All lines from the opening of the entries below through the line containing "přečíst i kódy, které" must be output exactly as they appear, with no other lines.

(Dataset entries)
######

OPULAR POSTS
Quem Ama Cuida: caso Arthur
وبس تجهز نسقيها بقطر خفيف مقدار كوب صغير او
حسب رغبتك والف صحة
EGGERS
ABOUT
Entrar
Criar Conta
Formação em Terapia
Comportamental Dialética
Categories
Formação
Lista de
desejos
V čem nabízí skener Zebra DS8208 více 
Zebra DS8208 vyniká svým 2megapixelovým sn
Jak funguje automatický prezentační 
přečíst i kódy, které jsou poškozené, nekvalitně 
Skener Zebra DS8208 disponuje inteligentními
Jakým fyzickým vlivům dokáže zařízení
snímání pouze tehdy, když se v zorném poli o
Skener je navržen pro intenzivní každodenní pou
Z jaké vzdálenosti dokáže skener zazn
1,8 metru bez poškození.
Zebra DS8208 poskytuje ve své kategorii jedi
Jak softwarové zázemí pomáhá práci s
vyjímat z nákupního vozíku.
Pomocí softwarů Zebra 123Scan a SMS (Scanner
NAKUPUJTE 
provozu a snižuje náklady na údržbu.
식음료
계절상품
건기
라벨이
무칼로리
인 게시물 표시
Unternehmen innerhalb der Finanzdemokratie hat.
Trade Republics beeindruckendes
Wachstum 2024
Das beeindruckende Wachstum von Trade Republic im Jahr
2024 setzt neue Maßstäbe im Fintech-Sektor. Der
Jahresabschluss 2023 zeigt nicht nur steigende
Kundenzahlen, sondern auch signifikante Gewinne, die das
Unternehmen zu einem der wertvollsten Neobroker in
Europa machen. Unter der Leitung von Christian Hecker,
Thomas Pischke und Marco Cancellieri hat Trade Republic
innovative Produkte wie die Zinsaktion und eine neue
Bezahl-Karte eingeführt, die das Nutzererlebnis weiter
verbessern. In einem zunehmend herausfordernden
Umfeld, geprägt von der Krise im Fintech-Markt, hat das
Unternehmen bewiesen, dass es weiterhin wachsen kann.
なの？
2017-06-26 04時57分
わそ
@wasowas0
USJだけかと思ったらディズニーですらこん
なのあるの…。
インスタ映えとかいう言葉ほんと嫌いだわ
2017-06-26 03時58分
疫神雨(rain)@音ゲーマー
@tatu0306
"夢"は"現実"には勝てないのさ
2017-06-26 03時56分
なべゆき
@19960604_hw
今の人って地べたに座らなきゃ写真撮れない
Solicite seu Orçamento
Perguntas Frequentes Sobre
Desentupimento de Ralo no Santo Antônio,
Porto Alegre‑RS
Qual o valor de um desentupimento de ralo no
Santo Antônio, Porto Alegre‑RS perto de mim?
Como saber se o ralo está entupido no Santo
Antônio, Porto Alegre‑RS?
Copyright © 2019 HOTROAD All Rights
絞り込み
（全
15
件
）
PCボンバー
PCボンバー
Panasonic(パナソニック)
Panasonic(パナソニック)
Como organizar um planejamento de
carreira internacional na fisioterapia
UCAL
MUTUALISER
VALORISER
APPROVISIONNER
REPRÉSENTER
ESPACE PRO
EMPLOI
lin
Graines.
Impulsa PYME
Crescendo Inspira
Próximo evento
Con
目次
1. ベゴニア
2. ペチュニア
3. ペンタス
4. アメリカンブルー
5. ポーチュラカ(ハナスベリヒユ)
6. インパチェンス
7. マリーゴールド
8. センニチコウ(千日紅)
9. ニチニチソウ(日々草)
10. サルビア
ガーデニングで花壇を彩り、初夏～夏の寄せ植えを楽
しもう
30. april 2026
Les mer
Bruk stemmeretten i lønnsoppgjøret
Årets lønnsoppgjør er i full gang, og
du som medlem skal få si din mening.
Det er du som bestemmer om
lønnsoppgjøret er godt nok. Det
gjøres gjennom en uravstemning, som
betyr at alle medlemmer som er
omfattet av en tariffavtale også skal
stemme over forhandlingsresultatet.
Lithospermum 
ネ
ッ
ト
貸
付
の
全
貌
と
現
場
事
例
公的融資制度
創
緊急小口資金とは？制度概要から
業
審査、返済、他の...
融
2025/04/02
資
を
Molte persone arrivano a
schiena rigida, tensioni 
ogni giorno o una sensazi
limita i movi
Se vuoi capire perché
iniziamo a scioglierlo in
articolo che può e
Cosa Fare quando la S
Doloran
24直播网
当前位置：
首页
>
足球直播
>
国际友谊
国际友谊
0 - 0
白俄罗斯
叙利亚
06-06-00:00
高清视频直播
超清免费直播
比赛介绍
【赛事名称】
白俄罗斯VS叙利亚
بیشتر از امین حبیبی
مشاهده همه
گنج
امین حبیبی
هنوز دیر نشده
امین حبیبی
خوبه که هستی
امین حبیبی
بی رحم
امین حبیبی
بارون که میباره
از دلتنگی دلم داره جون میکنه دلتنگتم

######

● EXPECTED ANSWER
OPULAR POSTS
Quem Ama Cuida: caso Arthur
وبس تجهز نسقيها بقطر خفيف مقدار كوب صغير او
حسب رغبتك والف صحة
EGGERS
ABOUT
Entrar
Criar Conta
Formação em Terapia
Comportamental Dialética
Categories
Formação
Lista de
desejos
V čem nabízí skener Zebra DS8208 více 
Zebra DS8208 vyniká svým 2megapixelovým sn
Jak funguje automatický prezentační 
přečíst i kódy, které jsou poškozené, nekvalitně 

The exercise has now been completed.